Sojern Inc. Data Processing Addendum

Last Updated September 29, 2021

This Data Processing Addendum, inclusive of Schedules 1 and 2 (“DPA”) sets out the essential terms required by Sojern, Inc., a Delaware corporation with its principal place of business located at 255 California Street, 10th Floor, San Francisco, CA 94111 USA (“Sojern”). For the purposes of this DPA, the company that is a party to the Agreement (as defined below) in which this DPA is incorporated is referred to as “Company”.

1. Definitions

Agreement” means any and all agreements between the parties under which Sojern receives, collects, accesses or otherwise processes Personal Data for the purposes pursuant to the applicable data provider or service agreement. This DPA incorporates the terms and conditions of the Agreement and as set forth below. In the event of a conflict between the DPA and the Agreement, the terms of this DPA shall govern and prevail. All capitalized terms used but not defined herein shall have their respective meanings as set forth in the Agreement.

Personal Data” means any information relating to an identified or identifiable natural person who can be directly or indirectly identified.

Service” means the services provided by Sojern or Company, as applicable, under the Agreement.

2. Application of DPA

For the purposes of the processing carried out by Sojern pursuant to the Agreement, Sojern’s role as a data processor or data controller with respect to Personal Data processed by Sojern shall be set forth in the applicable Agreement.

3. Use of Personal Data

Except as expressly permitted herein or in writing by Company, Sojern will not directly or indirectly (a) disclose, sell, distribute or transmit Personal Data to any third party, or (b) use Personal Data for any purpose other than to provide Company the Service under the Agreement, and in accordance with all applicable privacy and data protection laws.

4. Compliance with Law; Other Instructions

Each party certifies it understands its obligations under applicable privacy and data protection laws and shall process Personal Data in accordance with all applicable privacy and data protection laws.
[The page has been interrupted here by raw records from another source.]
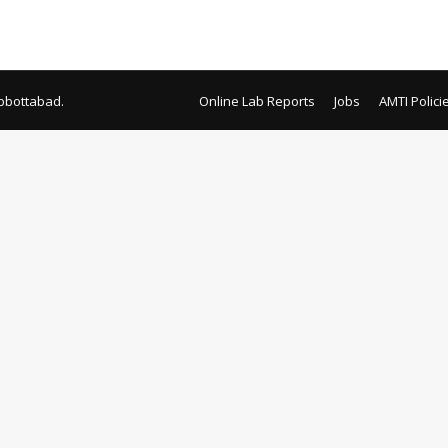
bbottabad.
Online Lab Reports
Jobs
AMTI Polici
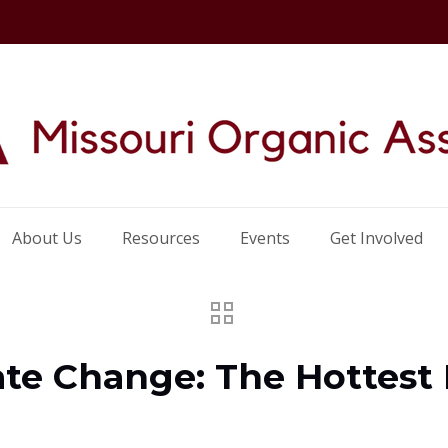
About Us
Resources
Events
Get Involved
ate Change: The Hottest 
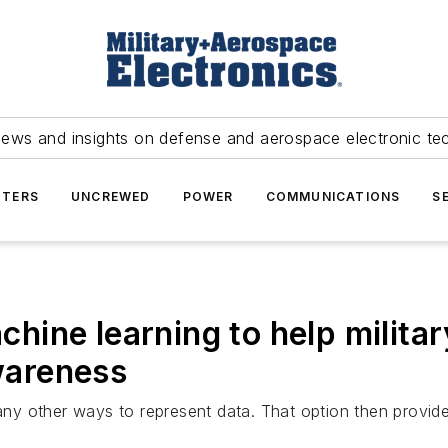
news and insights on defense and aerospace electronic te
TERS
UNCREWED
POWER
COMMUNICATIONS
S
hine learning to help milit
awareness
y other ways to represent data. That option then provide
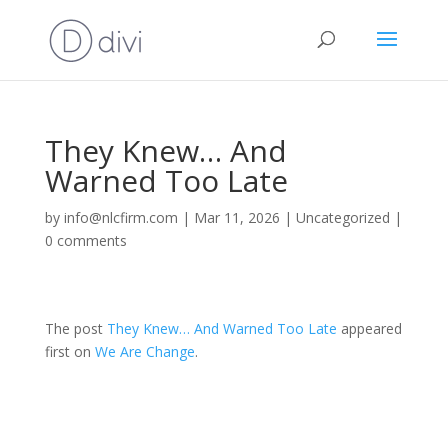
They Knew… And
Warned Too Late
by
info@nlcfirm.com
|
Mar 11, 2026
|
Uncategorized
|
0 comments
The post
They Knew… And Warned Too Late
appeared
first on
We Are Change
.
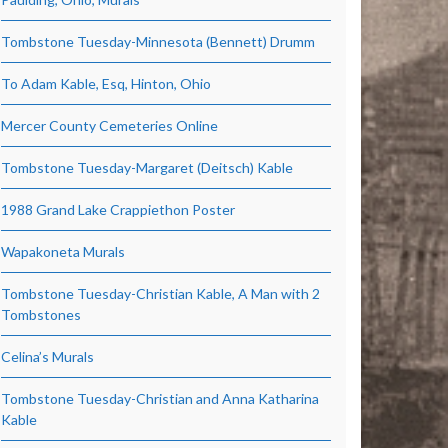
Tombstone Tuesday-Minnesota (Bennett) Drumm
To Adam Kable, Esq, Hinton, Ohio
Mercer County Cemeteries Online
Tombstone Tuesday-Margaret (Deitsch) Kable
1988 Grand Lake Crappiethon Poster
Wapakoneta Murals
Tombstone Tuesday-Christian Kable, A Man with 2
Tombstones
Celina’s Murals
Tombstone Tuesday-Christian and Anna Katharina
Kable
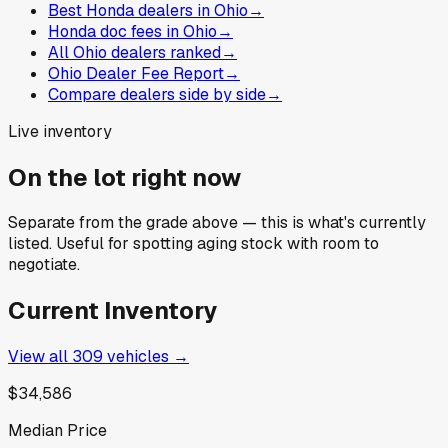
Best Honda dealers in Ohio
→
Honda doc fees in Ohio
→
All Ohio dealers ranked
→
Ohio Dealer Fee Report
→
Compare dealers side by side
→
Live inventory
On the lot right now
Separate from the grade above — this is what's currently
listed. Useful for spotting aging stock with room to
negotiate.
Current Inventory
View all
309
vehicles →
$34,586
Median Price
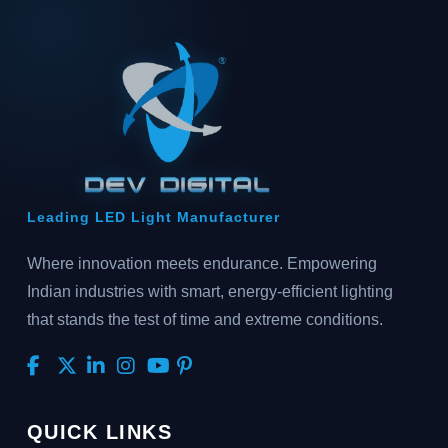
Leading LED Light Manufacturer
Where innovation meets endurance. Empowering
Indian industries with smart, energy-efficient lighting
that stands the test of time and extreme conditions.
QUICK LINKS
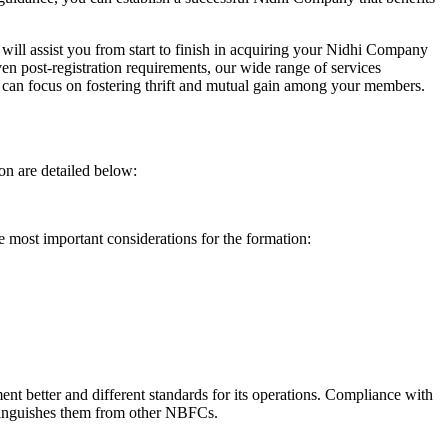
will assist you from start to finish in acquiring your Nidhi Company
n post-registration requirements, our wide range of services
can focus on fostering thrift and mutual gain among your members.
on are detailed below:
e most important considerations for the formation:
t better and different standards for its operations. Compliance with
istinguishes them from other NBFCs.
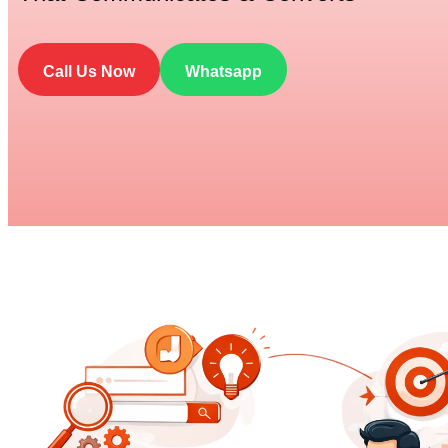
Call Us Now
Whatsapp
Where Sojern is acting as a data processor, Sojern will perform the processing as documented and instructed by Company in the Agreement, unless otherwise notified by a regulatory authority that such processing does not comply with applicable privacy and data protection laws, in which case Sojern will promptly provide Company with written notice of that regulatory notice and may cease processing Personal Data until the regulatory issue is resolved.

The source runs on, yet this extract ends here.